Furthermore, in the case of Xayaburi, the process did produce changes to the design of the project with additional large investments by the Lao government and developer. And for the Don Sahong case, after witnessing first hand the project plan and improvements made during visit to the hydropower project in early January 2017, the Cambodian Prime Minister has publicly stated that Cambodia is not opposing the project.  In this context, Cambodia and Lao PDR have now agreed to implement a joint project on the Khone Falls including monitoring of Don Sahong.
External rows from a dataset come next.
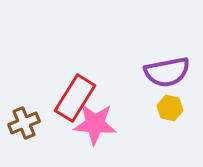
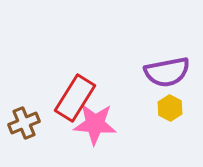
yellow hexagon: rotated 15 degrees clockwise
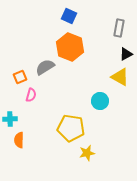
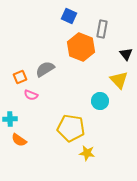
gray rectangle: moved 17 px left, 1 px down
orange hexagon: moved 11 px right
black triangle: rotated 40 degrees counterclockwise
gray semicircle: moved 2 px down
yellow triangle: moved 1 px left, 3 px down; rotated 18 degrees clockwise
pink semicircle: rotated 96 degrees clockwise
orange semicircle: rotated 56 degrees counterclockwise
yellow star: rotated 21 degrees clockwise
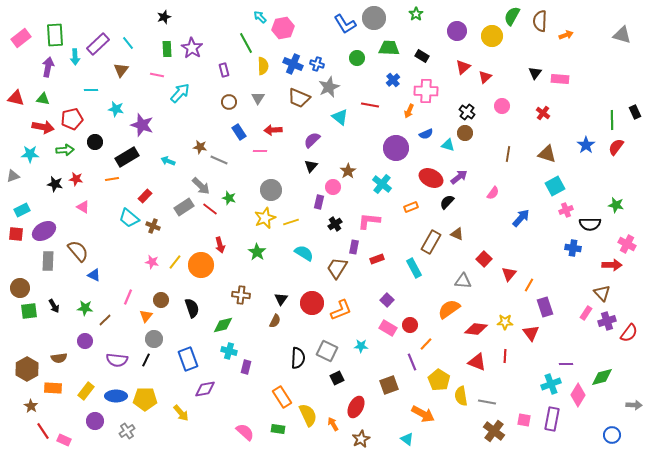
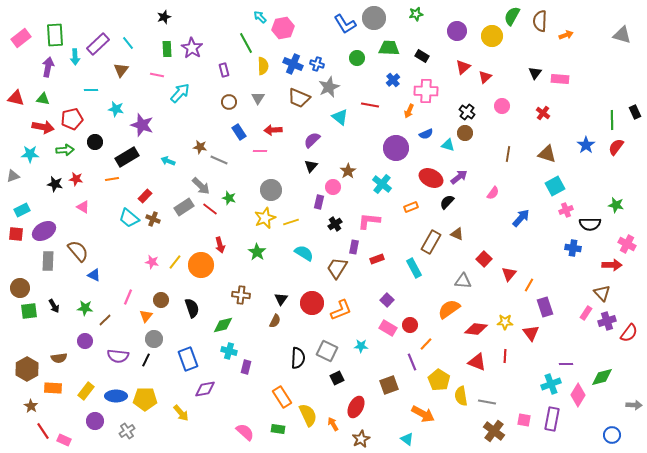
green star at (416, 14): rotated 24 degrees clockwise
brown cross at (153, 226): moved 7 px up
purple semicircle at (117, 360): moved 1 px right, 4 px up
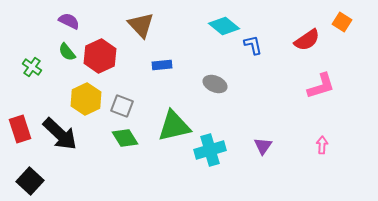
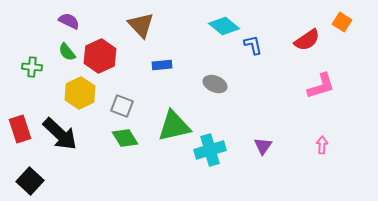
green cross: rotated 30 degrees counterclockwise
yellow hexagon: moved 6 px left, 6 px up
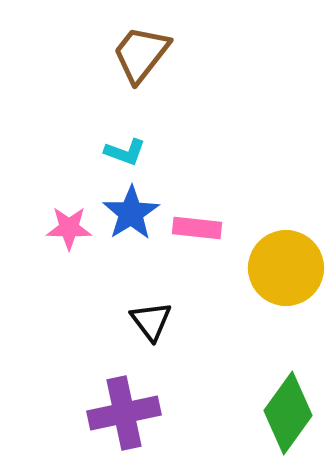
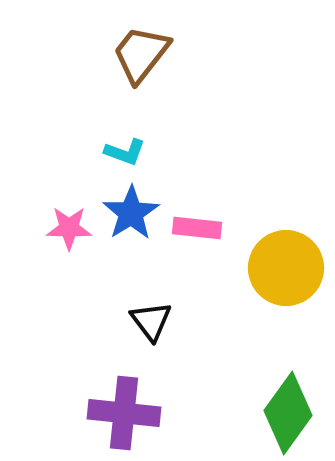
purple cross: rotated 18 degrees clockwise
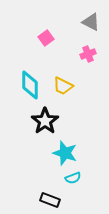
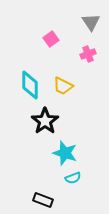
gray triangle: rotated 30 degrees clockwise
pink square: moved 5 px right, 1 px down
black rectangle: moved 7 px left
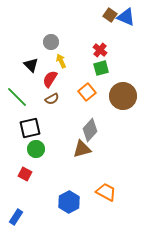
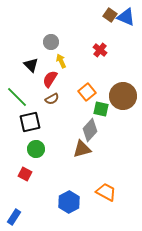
green square: moved 41 px down; rotated 28 degrees clockwise
black square: moved 6 px up
blue rectangle: moved 2 px left
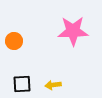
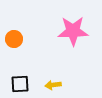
orange circle: moved 2 px up
black square: moved 2 px left
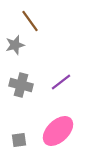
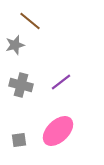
brown line: rotated 15 degrees counterclockwise
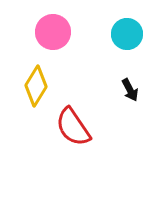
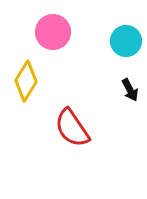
cyan circle: moved 1 px left, 7 px down
yellow diamond: moved 10 px left, 5 px up
red semicircle: moved 1 px left, 1 px down
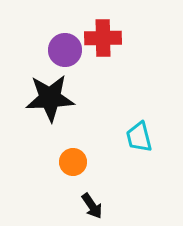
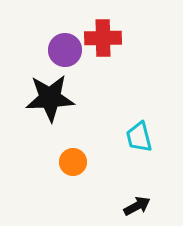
black arrow: moved 45 px right; rotated 84 degrees counterclockwise
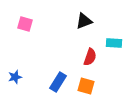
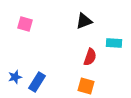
blue rectangle: moved 21 px left
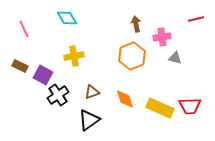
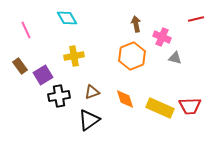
pink line: moved 2 px right, 1 px down
pink cross: rotated 30 degrees clockwise
brown rectangle: rotated 28 degrees clockwise
purple square: rotated 30 degrees clockwise
black cross: moved 1 px right, 1 px down; rotated 25 degrees clockwise
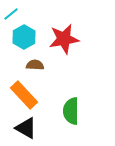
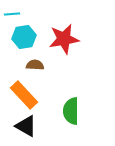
cyan line: moved 1 px right; rotated 35 degrees clockwise
cyan hexagon: rotated 20 degrees clockwise
black triangle: moved 2 px up
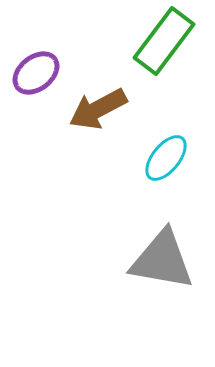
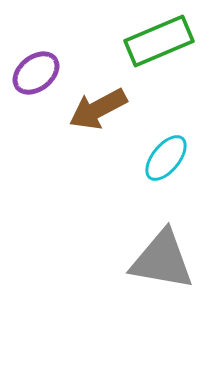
green rectangle: moved 5 px left; rotated 30 degrees clockwise
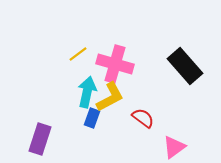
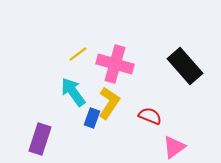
cyan arrow: moved 14 px left; rotated 48 degrees counterclockwise
yellow L-shape: moved 1 px left, 6 px down; rotated 28 degrees counterclockwise
red semicircle: moved 7 px right, 2 px up; rotated 15 degrees counterclockwise
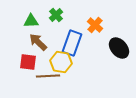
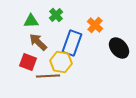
red square: rotated 12 degrees clockwise
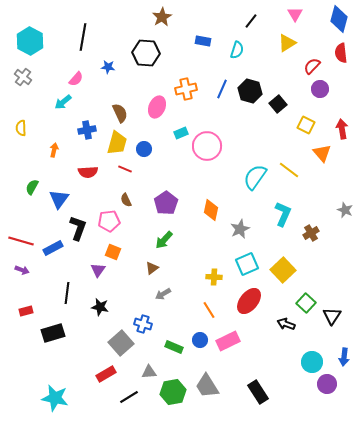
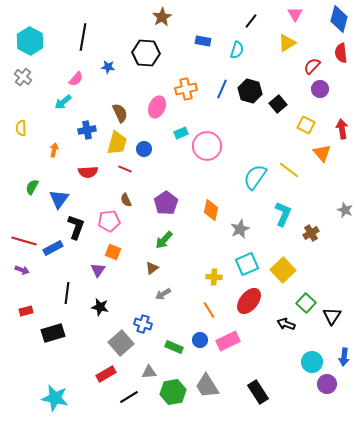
black L-shape at (78, 228): moved 2 px left, 1 px up
red line at (21, 241): moved 3 px right
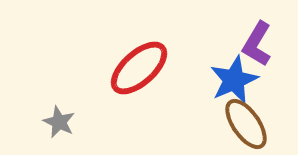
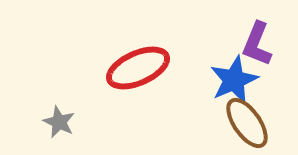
purple L-shape: rotated 9 degrees counterclockwise
red ellipse: moved 1 px left; rotated 18 degrees clockwise
brown ellipse: moved 1 px right, 1 px up
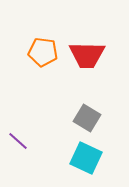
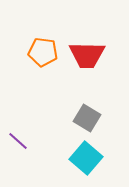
cyan square: rotated 16 degrees clockwise
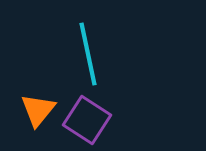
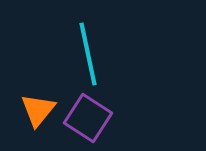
purple square: moved 1 px right, 2 px up
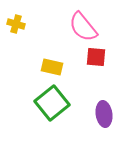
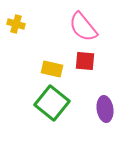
red square: moved 11 px left, 4 px down
yellow rectangle: moved 2 px down
green square: rotated 12 degrees counterclockwise
purple ellipse: moved 1 px right, 5 px up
This shows that despite different opinions, the MRC member countries continue to maintain their dialogue and consult each other about project development, monitoring and benefit sharing.
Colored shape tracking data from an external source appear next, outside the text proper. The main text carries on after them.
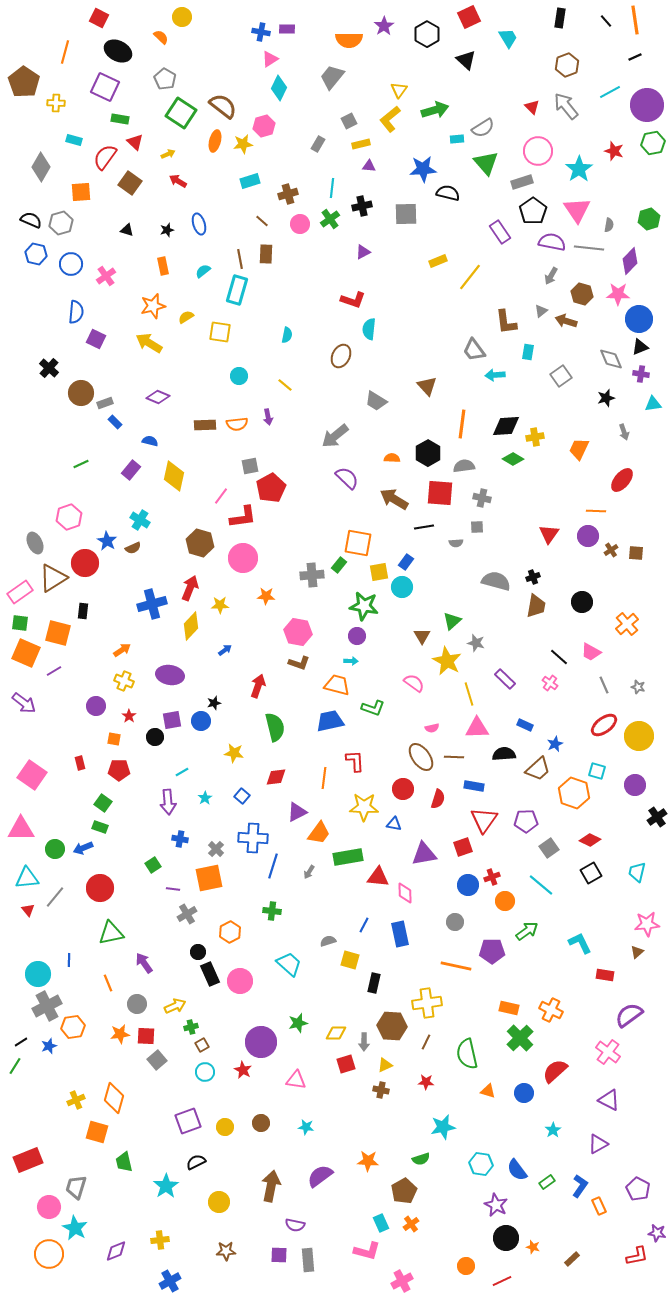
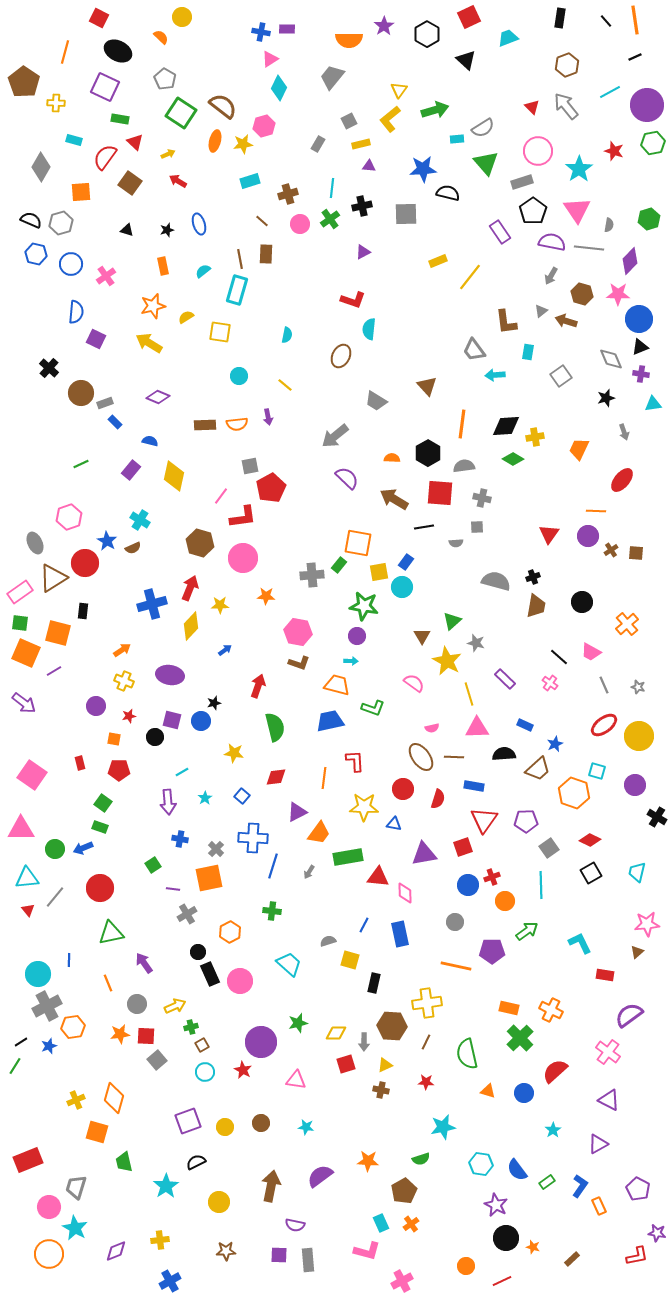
cyan trapezoid at (508, 38): rotated 80 degrees counterclockwise
red star at (129, 716): rotated 24 degrees clockwise
purple square at (172, 720): rotated 24 degrees clockwise
black cross at (657, 817): rotated 24 degrees counterclockwise
cyan line at (541, 885): rotated 48 degrees clockwise
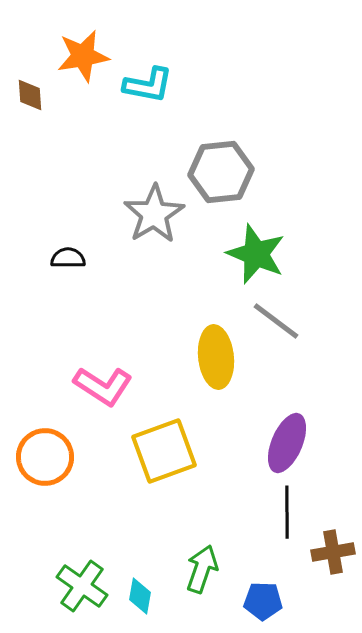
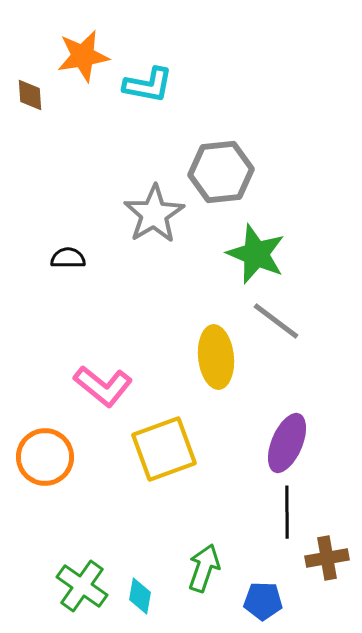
pink L-shape: rotated 6 degrees clockwise
yellow square: moved 2 px up
brown cross: moved 6 px left, 6 px down
green arrow: moved 2 px right, 1 px up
These two cases provide invaluable lessons and areas of improvement of the process itself. Equally important is to build on what has worked well. Going forward, the MRC will set up joint monitoring that all countries agreed to including Laos. This is the way to know if predicted impacts will arise and what can be done.

Finally, the PNCPA process is not ideally the place to decide whether a project is good or bad. The MRC has a parallel process called “Basin Development Planning” (BDP) that has produced a number of studies and assessments including the 2011 Assessment of Basin-wide Development Scenarios. From this cumulative impact assessment of the countries ‘plans, we know that the planned mainstream dams including the Xayaburi and Pak Beng hydropower projects above Vientiane may have less of a significant impact on the Mekong Delta than the ones planned below. The impacts could not be measured with certainty though due to various intervening factors such as climate change and other development sectors. The Study on Sustainable Management and Development of the Mekong River (in short the Council Study) will update the BDP findings with latest results later this year. The findings will support further planning, decision making and implementation of future mainstream development plans.

In short, the MRC has and is committed in fulfilling its role as a scientific organization providing objective technical advice as well as the only regional platform for water diplomacy where differences can be managed and resolved. We are committed to continuing to improve the process, to engage stakeholders and incorporate their voices, and to develop post-consultation plans in terms of following up on recommendations, monitoring, information sharing and reporting.

The MRC is more indispensable than ever and there is no organization that does what we do. It is the best deal in town and all should promote its work.